- **INFORMATION GIVEN**
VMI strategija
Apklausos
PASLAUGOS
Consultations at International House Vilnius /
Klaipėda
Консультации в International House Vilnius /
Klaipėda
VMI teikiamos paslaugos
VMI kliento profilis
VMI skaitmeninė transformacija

* * *

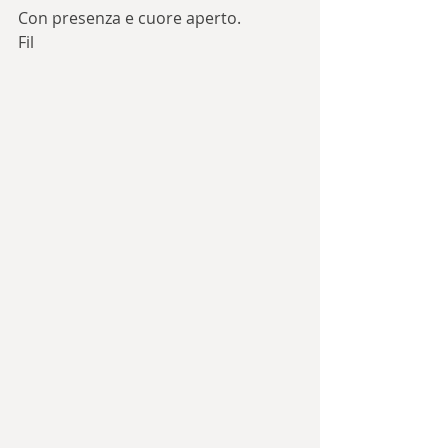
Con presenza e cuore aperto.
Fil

- **PROBLEM REQUIREMENTS**
Write down, word for word, the lines above from the one containing "VMI strategija" through the one containing "VMI skaitmeninė transformacija", both ends included.

- **EXPECTED ANSWER**
VMI strategija
Apklausos
PASLAUGOS
Consultations at International House Vilnius /
Klaipėda
Консультации в International House Vilnius /
Klaipėda
VMI teikiamos paslaugos
VMI kliento profilis
VMI skaitmeninė transformacija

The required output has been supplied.